Symposium on the occasion of the publication of Parallel Scientific Computation: A Structured Approach using BSP and MPI, by Rob H. Bisseling. Oxford University Press, March 2004.
This symposium presents recent trends in parallel computation and outlines their potential for the field of scientific computation. A common thread in the talks of the symposium is the bulk sychronous parallel (BSP) model, which provides a convenient theoretical framework for the design and analysis of parallel algorithms and which should naturally lead to well-structured parallel programs.
Everyone interested is welcome! Interested students are particularly encouraged to participate. Participation and consumptions are free.
Fifteen years after the first work on BSP computing, the first book on the subject has just appeared. In this talk I will describe some of the insights that BSP has provided over the years on how to design large scale parallel systems that can attain peak levels of performance. Extensive research and practical experience has shown that the unique superstep semantics of BSP provides a simple and very powerful model for structuring parallel computations that use Remote Direct Memory Access (RDMA) as the fundamental (one-sided) communications mechanism. As new high performance communications technologies based on RDMA over IP protocols begin to emerge over the next few years, and their use becomes widespread in high performance computing, BSP is ideally positioned to provide the structured parallel programming model that future high performance computing systems based on those communications technologies will require.
In spite of the general availability of parallel computing hardware in research labs, and in spite of a rich literature on parallel algorithms for numerical applications, only a tiny fraction of computational scientists writes parallel software. The main reason for this is the technical difficulty of writing, debugging, and maintaining parallel code. Like high-level languages simplify software development, the high-level parallel computing model BSP simplifies parallelization. Using the computational study of protein dynamics as an example, I will show how the combination of the two makes parallel programming accessible to computational scientists.
The field of scientific computation can gain tremendously from the power
of parallel computers such as Beowulf clusters or supercomputers.

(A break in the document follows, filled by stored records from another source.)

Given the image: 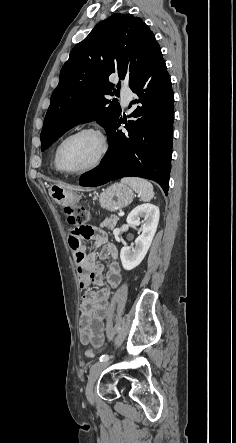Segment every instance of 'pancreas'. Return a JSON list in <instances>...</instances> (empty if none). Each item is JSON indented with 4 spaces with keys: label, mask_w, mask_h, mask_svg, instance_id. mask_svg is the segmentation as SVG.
Wrapping results in <instances>:
<instances>
[{
    "label": "pancreas",
    "mask_w": 236,
    "mask_h": 443,
    "mask_svg": "<svg viewBox=\"0 0 236 443\" xmlns=\"http://www.w3.org/2000/svg\"><path fill=\"white\" fill-rule=\"evenodd\" d=\"M118 220H119V217H117V216L114 215V216H111L109 219L106 218V219L100 224V226H101V227H106V228H108V229H110V230H113V229L115 228V226H116Z\"/></svg>",
    "instance_id": "obj_1"
}]
</instances>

Some applications are already routinely carried out on parallel computers,
but many more could follow. In this talk, I will present a picture album with
the main themes from the book "Parallel scientific computation":
designing parallel algorithms in a structured way by using the BSP model,
choosing the best data distribution by a careful complexity analysis,
and minimising and balancing communication by a variety of mathematical methods,
such as sphere packing, space tiling, graph traversing, and hypergraph
partitioning. I will discuss recent improvements of the Mondriaan
partitioning package for sparse matrices based on such methods.
(This lecture is also scheduled as part of the regular departmental
seminar series `stafcolloquium' of the Mathematical Institute.
Chair of the session: Johan van de Leur.)
By public transportation from Utrecht Central Station: Bus 11 (`halte botanische tuin') comes closest. Bus 12 (`halte Kruytgebouw') is an alternative.